Hyperlocal CBC Finalist: Backyard Betrayal

Go to the Hyperlocal website, to check out other stories that map the experiences of our country's writers. The following story can be found at here



A decade ago, my back alley was dotted with shelled sentries: rusted Buicks and sheds shrunken by fire. Fence posts leaned like wind-swept trees; the pavement cracks were filled with the deflated balloons of last night’s tricks.  

Today, most of the cars have been towed and sheds replaced with modest garages. Despite the upgrades, it is an alley where people still put out old furniture knowing it’ll be gone the next day, but the furniture is different now. Lamps with silk shades and recently removed bathroom vanities have replaced stained mattresses hosting bloated bugs. Bottles now sit separate from the trash- put out in a friendly way, almost like a tithe. Thankfully, it's an alley that still has grace for my overflowing compost pile and wild gardens: I like to think my cheery red garage door makes the stinking heap of veggies appear quaint and shabby chic.  

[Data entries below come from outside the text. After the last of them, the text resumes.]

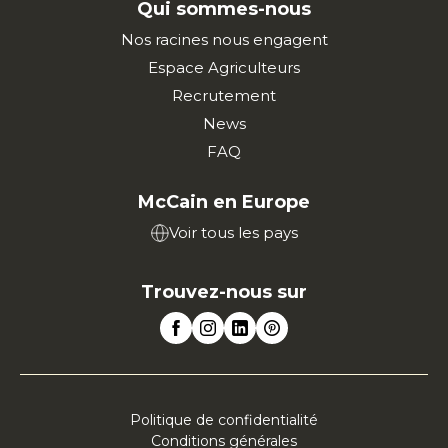
Qui sommes-nous
Nos racines nous engagent
Espace Agriculteurs
Recrutement
News
FAQ
McCain en Europe
Voir tous les pays
Trouvez-nous sur
Politique de confidentialité
Conditions générales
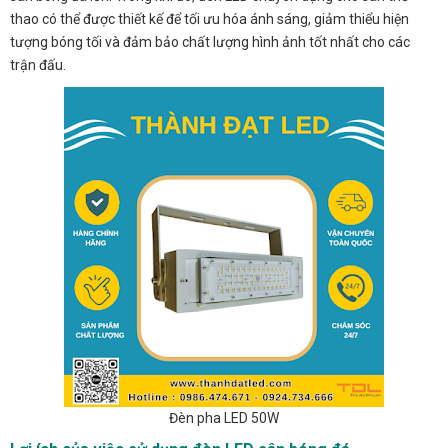
thao có thể được thiết kế để tối ưu hóa ánh sáng, giảm thiểu hiện
tượng bóng tối và đảm bảo chất lượng hình ảnh tốt nhất cho các
trận đấu.
Đèn pha LED 50W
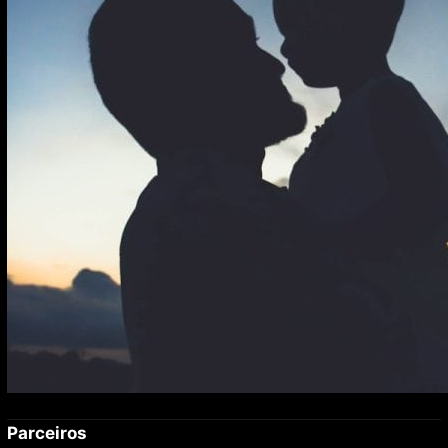
— e nem sempre elas aparecem onde você imagina
Parceiros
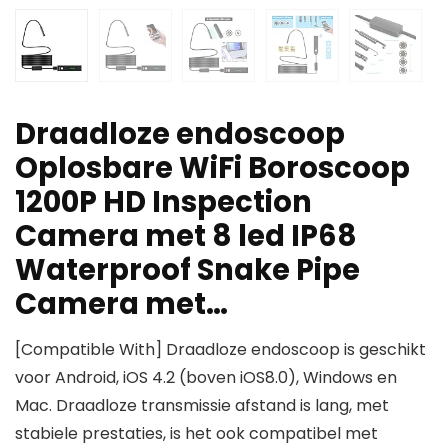
Draadloze endoscoop
Oplosbare WiFi Boroscoop
1200P HD Inspection
Camera met 8 led IP68
Waterproof Snake Pipe
Camera met…
[Compatible With] Draadloze endoscoop is geschikt
voor Android, iOS 4.2 (boven iOS8.0), Windows en
Mac. Draadloze transmissie afstand is lang, met
stabiele prestaties, is het ook compatibel met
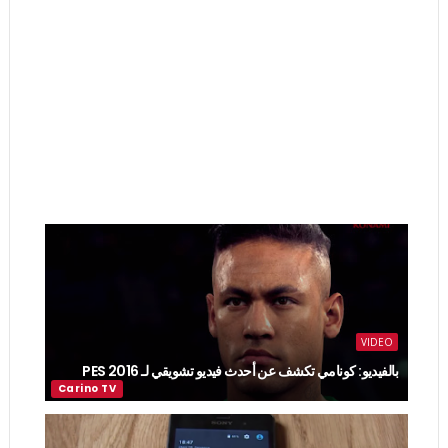
VIDEO
بالفيديو: كونامي تكشف عن أحدث فيديو تشويقي لـ PES 2016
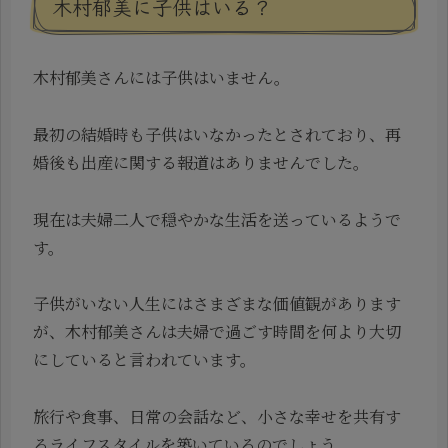
木村郁美に子供はいる？
木村郁美さんには子供はいません。
最初の結婚時も子供はいなかったとされており、再
婚後も出産に関する報道はありませんでした。
現在は夫婦二人で穏やかな生活を送っているようで
す。
子供がいない人生にはさまざまな価値観があります
が、木村郁美さんは夫婦で過ごす時間を何より大切
にしていると言われています。
旅行や食事、日常の会話など、小さな幸せを共有す
るライフスタイルを築いているのでしょう。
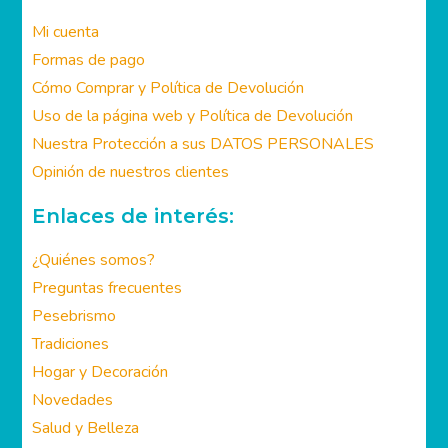
Mi cuenta
Formas de pago
Cómo Comprar y Política de Devolución
Uso de la página web y Política de Devolución
Nuestra Protección a sus DATOS PERSONALES
Opinión de nuestros clientes
Enlaces de interés:
¿Quiénes somos?
Preguntas frecuentes
Pesebrismo
Tradiciones
Hogar y Decoración
Novedades
Salud y Belleza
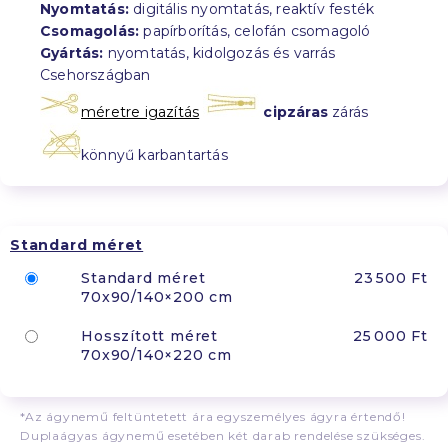
Nyomtatás:
digitális nyomtatás, reaktív festék
Csomagolás:
papírborítás, celofán csomagoló
Gyártás:
nyomtatás, kidolgozás és varrás
Csehországban
méretre igazítás
cipzáras
zárás
könnyű karbantartás
Standard méret
Standard méret
23 500 Ft
70x90/140×200 cm
Hosszított méret
25 000 Ft
70x90/140×220 cm
*Az ágynemű feltüntetett ára egyszemélyes ágyra értendő!
Duplaágyas ágynemű esetében két darab rendelése szükséges.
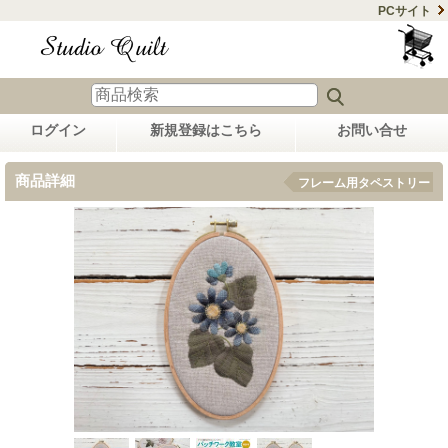
PCサイト
ログイン
新規登録はこちら
お問い合せ
商品詳細
フレーム用タペストリー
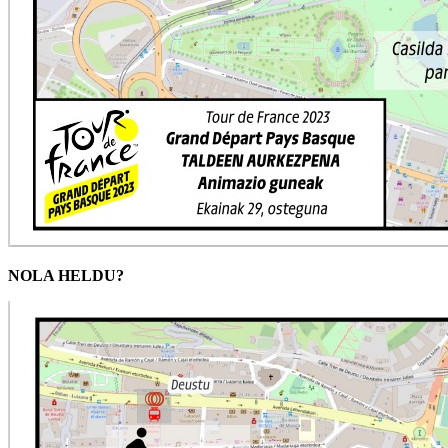
NOLA HELDU?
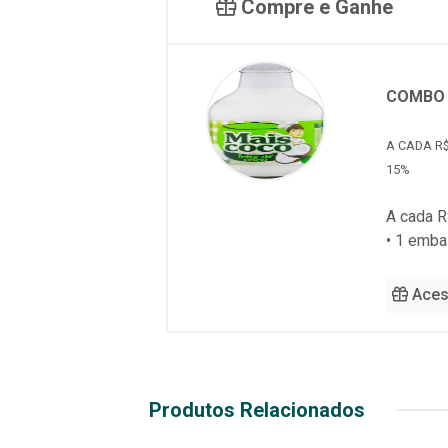
Compre e Ganhe
COMBO 
A CADA R$
15%
A cada R
• 1 emb
Aces
Produtos Relacionados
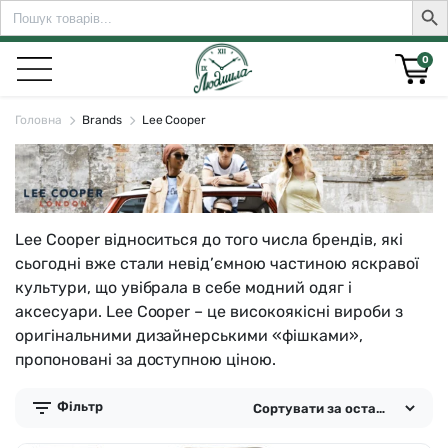
Search
Sear
for:
0
Головна
Brands
Lee Cooper
rch for:
Lee Cooper відноситься до того числа брендів, які
сьогодні вже стали невід’ємною частиною яскравої
культури, що увібрала в себе модний одяг і
аксесуари. Lee Cooper – це високоякісні вироби з
оригінальними дизайнерськими «фішками»,
пропоновані за доступною ціною.
Фільтр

It is in this alley where my Italian neighbour introduced me to arugula and showed me the right way to mate a pumpkin flower (with another pumpkin flower, of course). Neighbours bond over gripes about city potholes and the growing army of tomcats. It’s still an alley where strangers can become friends. 

It’s also a place, I realized too late, where friends can become strangers. The sky was darkly preparing to deliver a mid-afternoon thunderstorm and I hurried to strap the kids into their seats for a quick errand before the torrent. I was rounding the van to the driver’s side when I saw him. The veins in his long, skinny arms popped out. Stretched like earthworms struggling for breath, they ended in balled fists that gripped black bags of bottles. His gait was slow, broken, cautious. His eyes were the vacant moons of a cheap high. He didn’t appear aware of me and I looked down to appear unaware of him. But I was hyper-aware of him. I knew him. I knew him from a place 600 kilometers away, from twenty years ago. Flashing behind my downcast eyes, I remembered another alley behind our elementary school. I was the new kid, but he stood out: the only boy with braids.  We acknowledged each other tentatively then. We would grow to know and like each other. We would finish school and go separate ways until this one day, in the middle of the big city behind my grown-up home, we would pass each other without visible pause. My heart beat with discomfort in this alley where dust rises from bumping cars and is trampled back down by the feet of bottle pickers and school children.  All along the road, the fences are being rebuilt. Just now, they are all a little higher and a little tighter than they were before.